Furthermore, the CJEU found that the Commission in adopting the Safe Harbour Decision, which limits the powers of review of national DPAs in the context of data transfers to third countries, had overstepped the powers granted to it for adopting decisions.
The CJEU therefore declared the Safe Harbour Decision invalid.
… and choose an alternative route
In light of the decision by the CJEU, companies relying on Safe Harbour for their transfers to the US should make amendments in order to ensure that they remain compliant with EU data protection rules.
While the Data Protection Directive sets out a number of exceptions, such as the data subject's consent, that may be relied upon to legitimise transfers to third countries. It should be noted that the Article 29 Working Party, the organisation bringing together representatives of all EU DPAs, has recommended that transfers "which might be qualified as repeated, mass or structural should … be carried out within a specific legal framework (i.e. contracts or binding corporate rules)".
If data transfers to the US are imperative and concern large amounts of data, other means of reaching an adequate level of protection and legitimizing transfers should thus be relied upon, such as standard contractual clauses and BCRs. Please beware that in some countries, like Luxembourg, such transfers must be authorised by the national DPA beforehand even where a data transfer takes place on the basis of such a contractual framework.
The contractual alternative seems prima facie a good way to escape from the un-safe harbour but such contractual mechanism cannot take away the concern of the far-stretching and all-encompassing US surveillance legislation.
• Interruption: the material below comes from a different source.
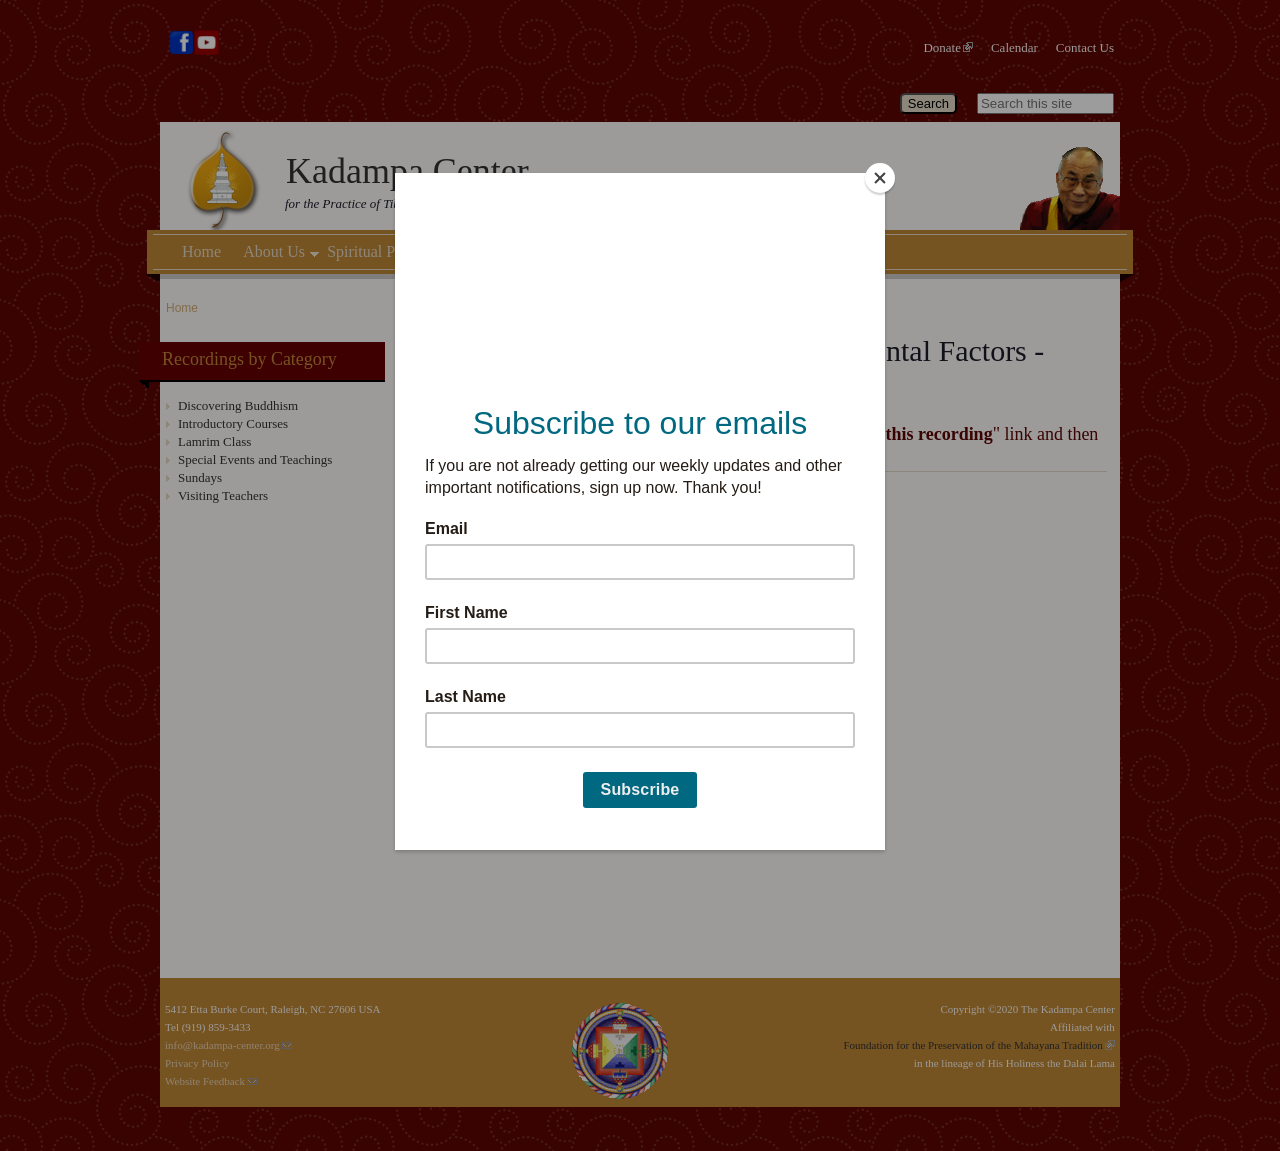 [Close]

The latter makes it virtually impossible to assure an adequate level of protection for transfers of data to the US …
The only alternative in the meantime thus seems to keep the data within the EU and, e.g. in the context of cloud-based services, to rely on EU based cloud providers with servers in the EU and which do not have affiliates in the US, as an adequate level of data protection is guaranteed throughout the EU thanks to the Data Protection Directive. Luxembourg, in particular, has a favourable environment for cloud service providers and cloud users alike, in bringing together the necessary infrastructure with a legal regime that enhances protection for cloud users in that it permits cloud users, subject to certain conditions, to claim back data held by a cloud provider in the event of the bankruptcy of the latter.